Tuesday, February 28, 2012

The Omnivore's Delight

The final section of the Omnivore’s Dilemma was very interesting to me because it was so different than all of the other sections of the book.  While the other two sections dealt with realistic and possibly food options for the average American, myself included, the third part described a lifestyle that was altogether strange to me.

Evan and I have joked before that we want to life in the woods and forage for food together, but never have I actually considered it as an actual possibility.  For me to consider growing, hunting, and gathering all of my own food is almost a joke.  I don’t know the first thing about hunting or gathering, and I’m not sure how much wild sustenance is roaming and growing near my home anyway, a suburb of Detroit.  My family used to grow chives and tomatoes in our backyard when I was young, but that has long since become a way of the past.  Nowadays, I would have no idea how to go about growing anything without some extensive research.

Reading this section was an interesting experience, because I couldn’t decide whether I wanted to emulate his actions or not.  On the one hand, the thought of being completely responsible for my own food was tempting.  He described the meal he ate as the perfect meal because he was completely aware of everything that had to go into making it.  Especially after taking this class, that idea was a very appealing one.

The more I thought about it, though, the more pessimistic I became.  I began to realize that, even if I could in theory eat a “perfect meal” of foraged food the way Pollan did, it wouldn’t exactly be the lifestyle change I was imagining it to be.  Pollan wrote that it took a very long time to get to the point where he could finally complete his meal (the hunting license alone took a couple of months) and I began to wonder what he was eating during this time.  No doubt, the answer to this question was corn, in varying quantities and forms.  And so I found myself once again trapped in the first section, surrounded by all of this inescapable corn.

I began to realize, as he had written from the start, that this was not a viable solution to the food problem for the majority of people in the United States.  It’s tempting to want to take yourself out of the food industry completely, whether as an independent farmer like Joel Stalin or as a forager like Angelo Garro, but the truth of the matter is that this isn’t really helping anyone but yourself.

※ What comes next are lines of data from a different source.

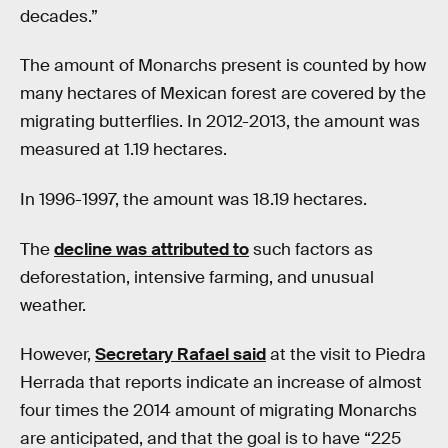
decades.”
The amount of Monarchs present is counted by how
many hectares of Mexican forest are covered by the
migrating butterflies. In 2012-2013, the amount was
measured at 1.19 hectares.
In 1996-1997, the amount was 18.19 hectares.
The
decline was attributed to
such factors as
deforestation, intensive farming, and unusual
weather.
However,
Secretary Rafael said
at the visit to Piedra
Herrada that reports indicate an increase of almost
four times the 2014 amount of migrating Monarchs
are anticipated, and that the goal is to have “225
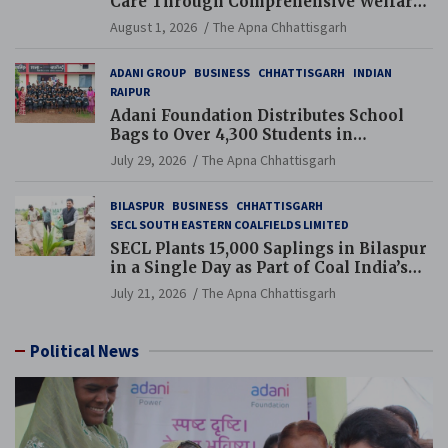
Care Through Comprehensive Welfare
and Pension Reforms
August 1, 2026
The Apna Chhattisgarh
ADANI GROUP
BUSINESS
CHHATTISGARH
INDIAN
RAIPUR
Adani Foundation Distributes School
Bags to Over 4,300 Students in
Chhattisgarh’s Tilda Block
July 29, 2026
The Apna Chhattisgarh
BILASPUR
BUSINESS
CHHATTISGARH
SECL SOUTH EASTERN COALFIELDS LIMITED
SECL Plants 15,000 Saplings in Bilaspur
in a Single Day as Part of Coal India’s
Guinness World Records Campaign
July 21, 2026
The Apna Chhattisgarh
Political News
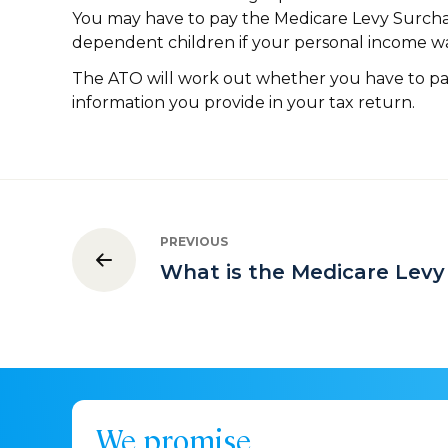
You may have to pay the Medicare Levy Surcha
dependent children if your personal income wa
The ATO will work out whether you have to p
information you provide in your tax return.
PREVIOUS
What is the Medicare Levy
We promise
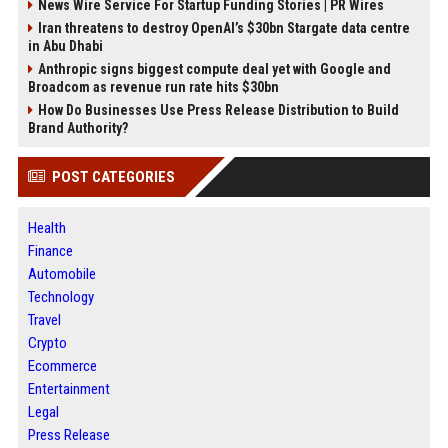
News Wire Service For Startup Funding Stories | PR Wires
Iran threatens to destroy OpenAI’s $30bn Stargate data centre
in Abu Dhabi
Anthropic signs biggest compute deal yet with Google and
Broadcom as revenue run rate hits $30bn
How Do Businesses Use Press Release Distribution to Build
Brand Authority?
POST CATEGORIES
Health
Finance
Automobile
Technology
Travel
Crypto
Ecommerce
Entertainment
Legal
Press Release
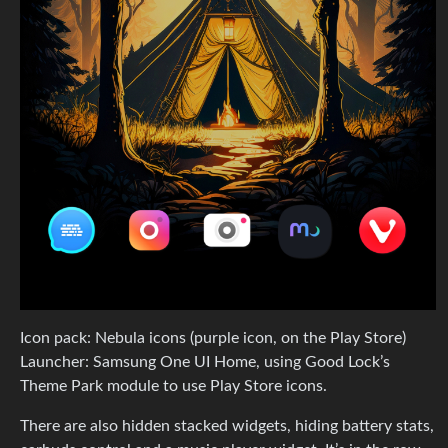
Icon pack: Nebula icons (purple icon, on the Play Store)
Launcher: Samsung One UI Home, using Good Lock’s
Theme Park module to use Play Store icons.
There are also hidden stacked widgets, hiding battery stats,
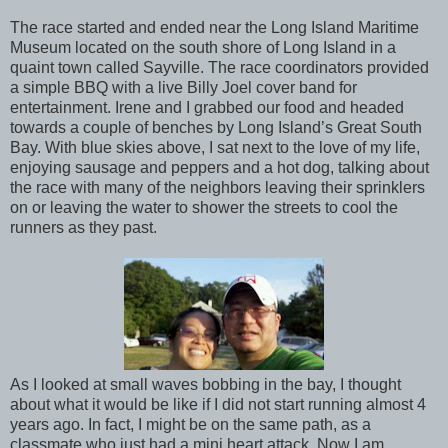
The race started and ended near the Long Island Maritime
Museum located on the south shore of Long Island in a
quaint town called Sayville. The race coordinators provided
a simple BBQ with a live Billy Joel cover band for
entertainment. Irene and I grabbed our food and headed
towards a couple of benches by Long Island’s Great South
Bay. With blue skies above, I sat next to the love of my life,
enjoying sausage and peppers and a hot dog, talking about
the race with many of the neighbors leaving their sprinklers
on or leaving the water to shower the streets to cool the
runners as they past.
As I looked at small waves bobbing in the bay, I thought
about what it would be like if I did not start running almost 4
years ago. In fact, I might be on the same path, as a
classmate who just had a mini heart attack. Now I am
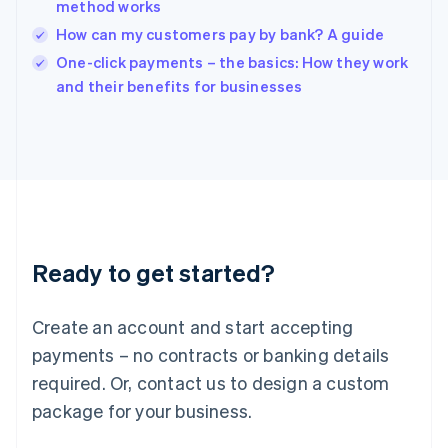
method works
Ireland
How can my customers pay by bank? A guide
English
Italy
One-click payments – the basics: How they work
Italiano
English
and their benefits for businesses
Japan
日本語
English
Latvia
English
Liechtenstein
Deutsch
English
Lithuania
English
Luxembourg
Ready to get started?
Français
Deutsch
English
Mainland China
Create an account and start accepting
简体中文
English
Malaysia
payments – no contracts or banking details
English
简体中文
required. Or, contact us to design a custom
Malta
English
package for your business.
Mexico
Español
English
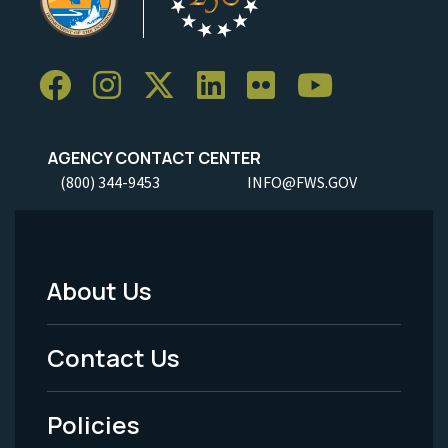
AGENCY CONTACT CENTER
(800) 344-9453
INFO@FWS.GOV
About Us
Footer
Menu
Contact Us
-
Policies
Legal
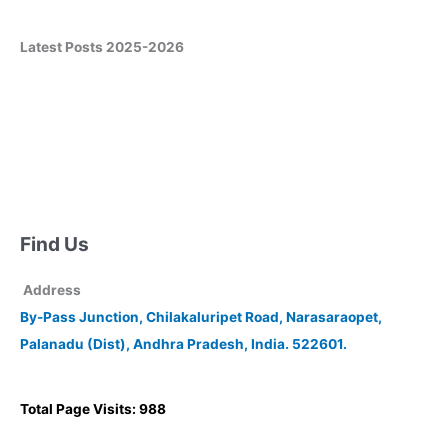
Latest Posts 2025-2026
Find Us
Address
By-Pass Junction, Chilakaluripet Road, Narasaraopet,
Palanadu (Dist), Andhra Pradesh, India. 522601.
Total Page Visits: 988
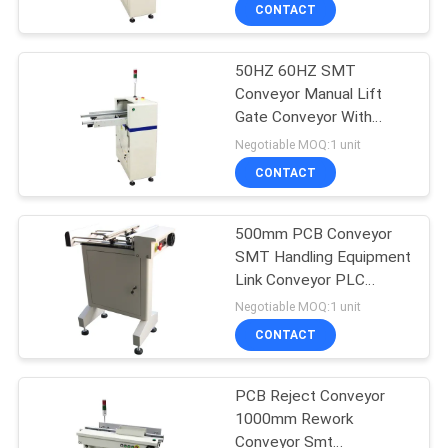
CONTROL
CONTACT
50HZ 60HZ SMT
CONTACT
Conveyor Manual Lift
US
Gate Conveyor With
Front Fixed Rail
Negotiable MOQ:1 unit
REQUEST
CONTACT
A QUOTE
500mm PCB Conveyor
SMT Handling Equipment
SITEMAP
Link Conveyor PLC
Control System
Negotiable MOQ:1 unit
PRIVACY
CONTACT
POLICY
PCB Reject Conveyor
1000mm Rework
Conveyor Smt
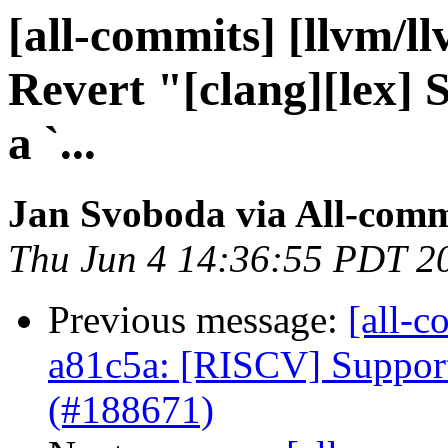
[all-commits] [llvm/l
Revert "[clang][lex] 
a `...
Jan Svoboda via All-comm
Thu Jun 4 14:36:55 PDT 2
Previous message:
[all-c
a81c5a: [RISCV] Suppor
(#188671)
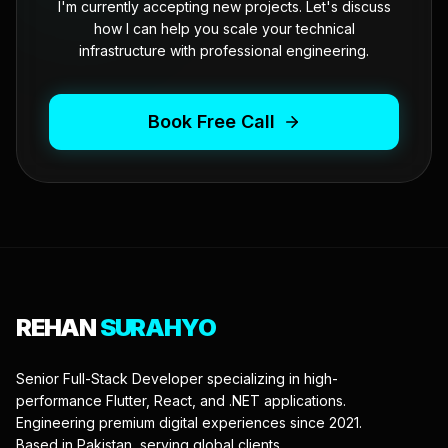
I'm currently accepting new projects. Let's discuss
how I can help you scale your technical
infrastructure with professional engineering.
Book Free Call
REHAN
SURAHYO
Senior Full-Stack Developer specializing in high-
performance Flutter, React, and .NET applications.
Engineering premium digital experiences since 2021.
Based in Pakistan, serving global clients.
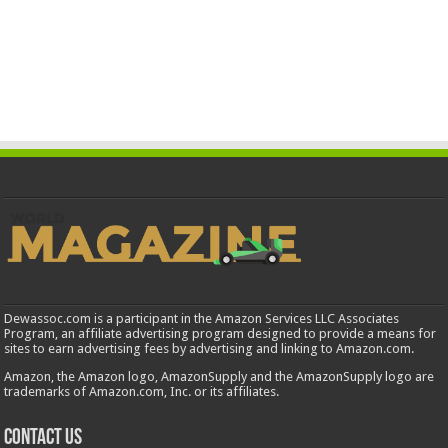
Dewassoc.com is a participant in the Amazon Services LLC Associates
Program, an affiliate advertising program designed to provide a means for
sites to earn advertising fees by advertising and linking to Amazon.com.
Amazon, the Amazon logo, AmazonSupply and the AmazonSupply logo are
trademarks of Amazon.com, Inc. or its affiliates.
Contact us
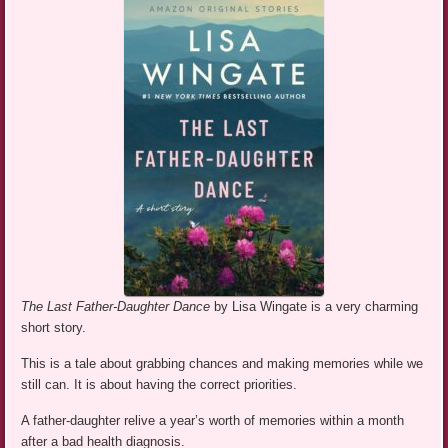
The Last Father-Daughter Dance
by Lisa Wingate is a very charming
short story.
This is a tale about grabbing chances and making memories while we
still can. It is about having the correct priorities.
A father-daughter relive a year’s worth of memories within a month
after a bad health diagnosis.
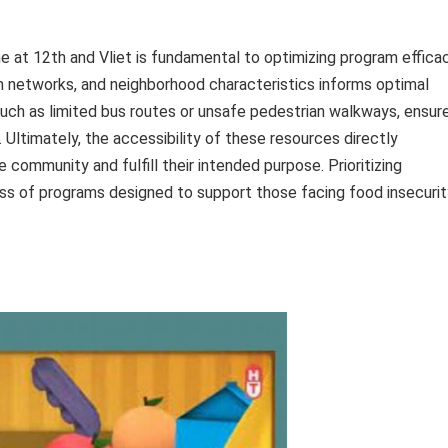
one at 12th and Vliet is fundamental to optimizing program efficac
 networks, and neighborhood characteristics informs optimal
such as limited bus routes or unsafe pedestrian walkways, ensur
 Ultimately, the accessibility of these resources directly
he community and fulfill their intended purpose. Prioritizing
ss of programs designed to support those facing food insecurit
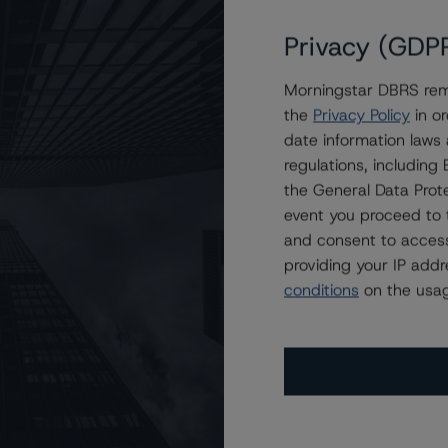
Privacy (GDP
Morningstar DBRS remi
ating at “A” with a Stable Trend
the
Privacy Policy
in or
date information laws
regulations, includin
the General Data Prote
event you proceed to 
and consent to access
providing your IP add
conditions
on the usag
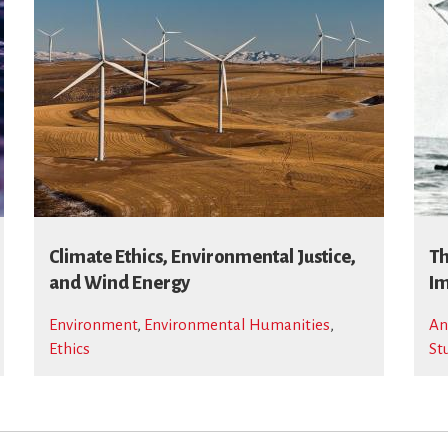
Climate Ethics, Environmental Justice,
Th
and Wind Energy
Im
Environment
,
Environmental Humanities
,
An
Ethics
St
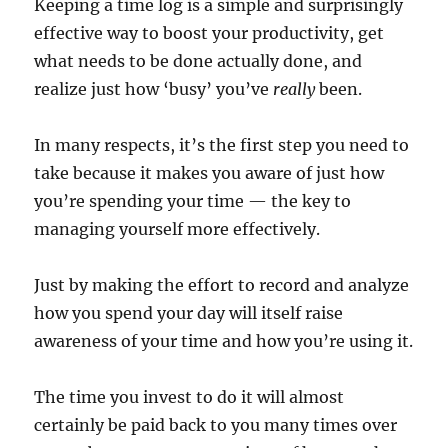
Keeping a time log is a simple and surprisingly
effective way to boost your productivity, get
what needs to be done actually done, and
realize just how ‘busy’ you’ve
really
been.
In many respects, it’s the first step you need to
take because it makes you aware of just how
you’re spending your time — the key to
managing yourself more effectively.
Just by making the effort to record and analyze
how you spend your day will itself raise
awareness of your time and how you’re using it.
The time you invest to do it will almost
certainly be paid back to you many times over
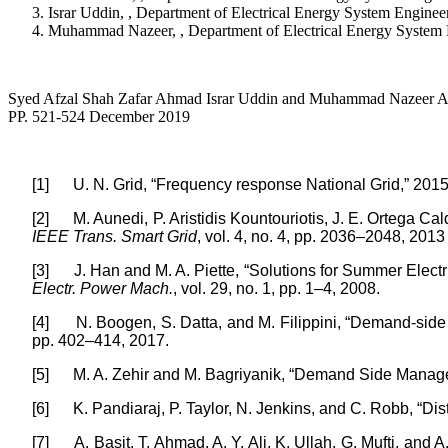
Israr Uddin, , Department of Electrical Energy System Engin
Muhammad Nazeer, , Department of Electrical Energy System 
Syed Afzal Shah Zafar Ahmad Israr Uddin and Muhammad Nazeer Act
PP. 521-524 December 2019
[1]
U. N. Grid, “Frequency response National Grid,” 2015
[2]
M. Aunedi, P. Aristidis Kountouriotis, J. E. Ortega 
IEEE Trans. Smart Grid
, vol. 4, no. 4, pp. 2036–2048, 2013
[3]
J. Han and M. A. Piette, “Solutions for Summer Elec
Electr. Power Mach.
, vol. 29, no. 1, pp. 1–4, 2008.
[4]
N. Boogen, S. Datta, and M. Filippini, “Demand-side 
pp. 402–414, 2017.
[5]
M. A. Zehir and M. Bagriyanik, “Demand Side Manageme
[6]
K. Pandiaraj, P. Taylor, N. Jenkins, and C. Robb, “D
[7]
A. Basit, T. Ahmad, A. Y. Ali, K. Ullah, G. Mufti, a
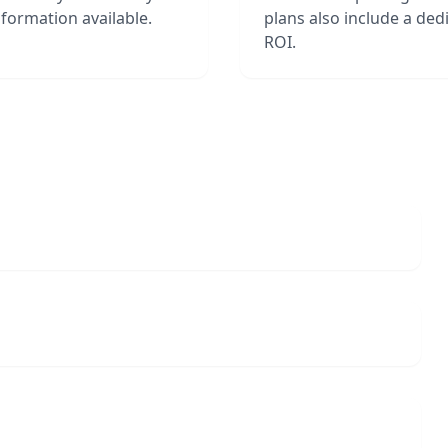
formation available.
plans also include a de
ROI.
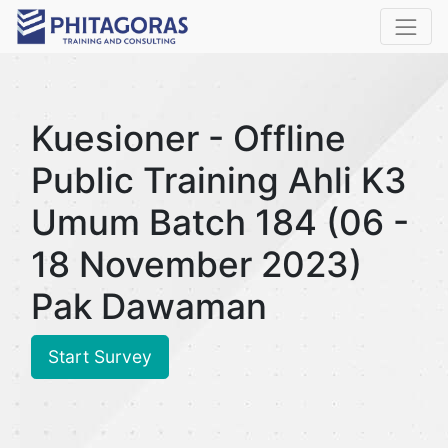
Kuesioner - Offline
Public Training Ahli K3
Umum Batch 184 (06 -
18 November 2023)
Pak Dawaman
Start Survey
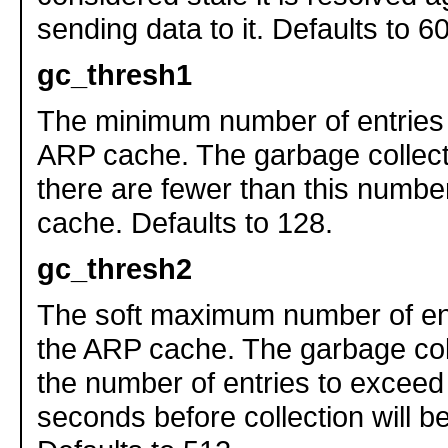
sending data to it. Defaults to 
gc_thresh1
The minimum number of entries 
ARP cache. The garbage collector
there are fewer than this number
cache. Defaults to 128.
gc_thresh2
The soft maximum number of ent
the ARP cache. The garbage coll
the number of entries to exceed 
seconds before collection will b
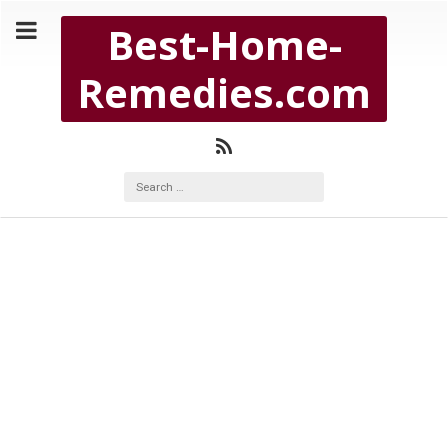
Copyright Best-Home-Remedies.com 2026
Best-Home-
BEST-HOME-REMEDIES.COM
Remedies.com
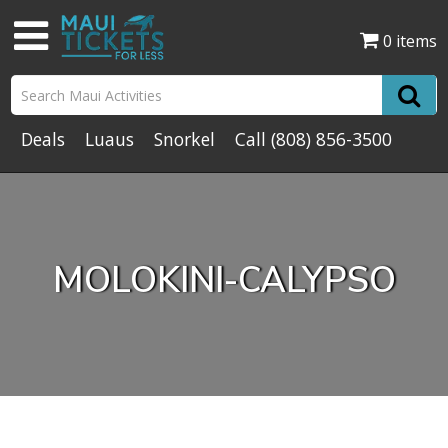
0 items
Deals
Luaus
Snorkel
Call
(808) 856-3500
MOLOKINI-CALYPSO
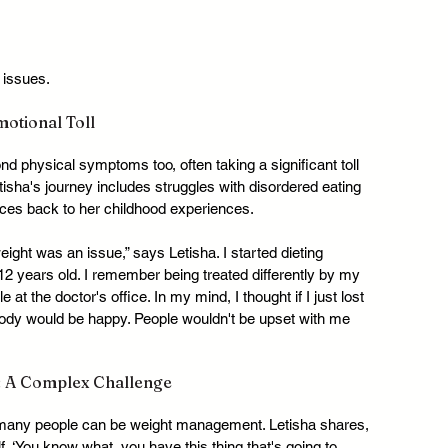
 issues.
otional Toll
physical symptoms too, often taking a significant toll 
isha's journey includes struggles with disordered eating 
ces back to her childhood experiences.
ght was an issue,” says Letisha. I started dieting 
 years old. I remember being treated differently by my 
 the doctor's office. In my mind, I thought if I just lost 
ybody would be happy. People wouldn't be upset with me 
 A Complex Challenge
many people can be weight management. Letisha shares, 
lf, ‘You know what, you have this thing that's going to 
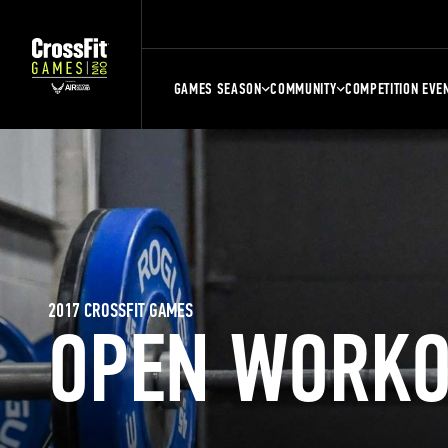
GAMES SEASON
COMMUNITY
COMPETITION EVE
2017 CROSSFIT GAMES
OPEN WORKO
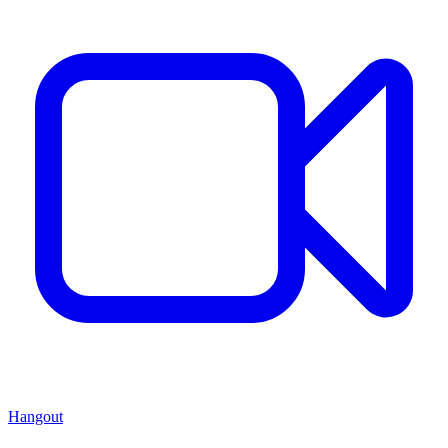
Hangout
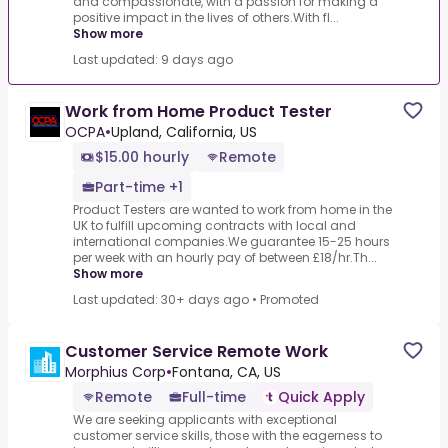
and compassionate, with a passion for making a
positive impact in the lives of others.With fl...
Show more
Last updated: 9 days ago
Work from Home Product Tester
OCPA
•
Upland, California, US
$15.00 hourly
Remote
Part-time +1
Product Testers are wanted to work from home in the
UK to fulfill upcoming contracts with local and
international companies.We guarantee 15-25 hours
per week with an hourly pay of between £18/hr.Th...
Show more
Last updated: 30+ days ago
•
Promoted
Customer Service Remote Work
Morphius Corp
•
Fontana, CA, US
Remote
Full-time
Quick Apply
We are seeking applicants with exceptional
customer service skills, those with the eagerness to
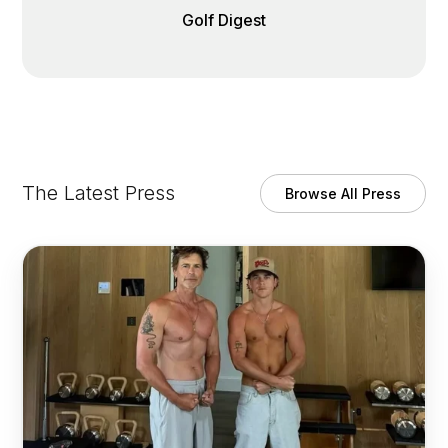
Golf Digest
The Latest Press
Browse All Press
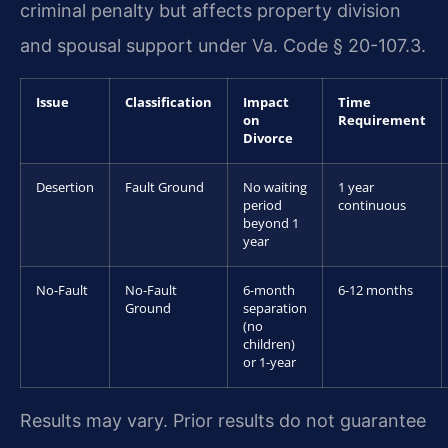
criminal penalty but affects property division
and spousal support under Va. Code § 20-107.3.
Issue
Classification
Impact
Time
on
Requirement
Divorce
Desertion
Fault Ground
No waiting
1 year
period
continuous
beyond 1
year
No-Fault
No-Fault
6-month
6-12 months
Ground
separation
(no
children)
or 1-year
Results may vary. Prior results do not guarantee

To me, the most important thing still is food industry reform.  Earthbound farms, for example, has industrialized their organic farming, which has resulted in a world of good; they’ve converted thousands of acres of land to organic farmland, cutting down on incomprehensible amounts of pesticides that otherwise would have been used to keep that land ready for growing.  Industrialization may be a problem, but it my mind, the only realistic solutions are those that recognize the prevalence of the industrialization and aim to fix it, rather than those that cut it out altogether.  Because, realistically, no one in the 21st century is going to agree to go back to the days of hunting and gathering.  Getting people to buy organic, though, that’s something that still has hope.